> **DIRECTIONS**
Transcribe all the data below exactly, leaving its pictures out.

(Extracted data entries)
[Start of section]

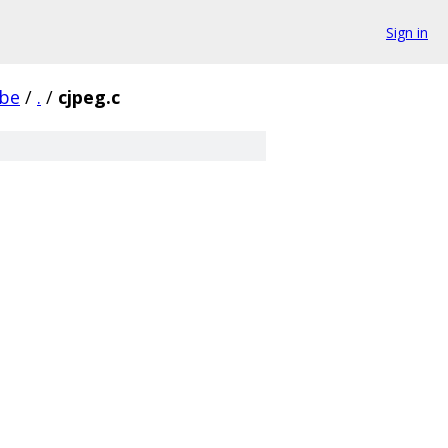
Sign in
be
/
.
/
cjpeg.c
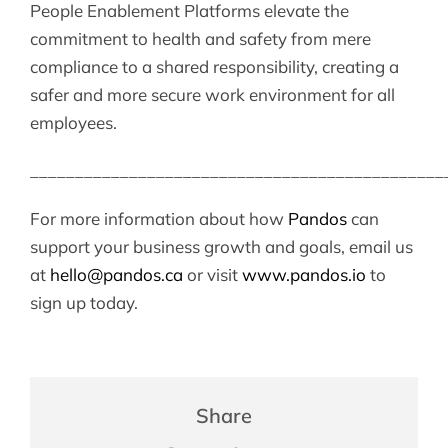
People Enablement Platforms elevate the
commitment to health and safety from mere
compliance to a shared responsibility, creating a
safer and more secure work environment for all
employees.
______________________________________________
For more information about how
Pandos
can
support your business growth and goals, email us
at
hello@pandos.ca
or visit
www.pandos.io
to
sign up today.
Share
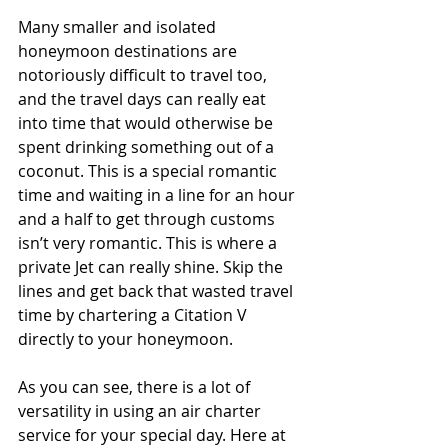
Many smaller and isolated 
honeymoon destinations are 
notoriously difficult to travel too, 
and the travel days can really eat 
into time that would otherwise be 
spent drinking something out of a 
coconut. This is a special romantic 
time and waiting in a line for an hour 
and a half to get through customs 
isn’t very romantic. This is where a 
private Jet can really shine. Skip the 
lines and get back that wasted travel 
time by chartering a Citation V 
directly to your honeymoon.
As you can see, there is a lot of 
versatility in using an air charter 
service for your special day. Here at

[End of section]

> **EXPECTED OUTPUT**
Sign in
be
/
.
/
cjpeg.c
People Enablement Platforms elevate the
commitment to health and safety from mere
compliance to a shared responsibility, creating a
safer and more secure work environment for all
employees.
______________________________________________
For more information about how
Pandos
can
support your business growth and goals, email us
at
hello@pandos.ca
or visit
www.pandos.io
to
sign up today.
Share
Many smaller and isolated 
honeymoon destinations are 
notoriously difficult to travel too, 
and the travel days can really eat 
into time that would otherwise be 
spent drinking something out of a 
coconut. This is a special romantic 
time and waiting in a line for an hour 
and a half to get through customs 
isn’t very romantic. This is where a 
private Jet can really shine. Skip the 
lines and get back that wasted travel 
time by chartering a Citation V 
directly to your honeymoon.
As you can see, there is a lot of 
versatility in using an air charter 
service for your special day. Here at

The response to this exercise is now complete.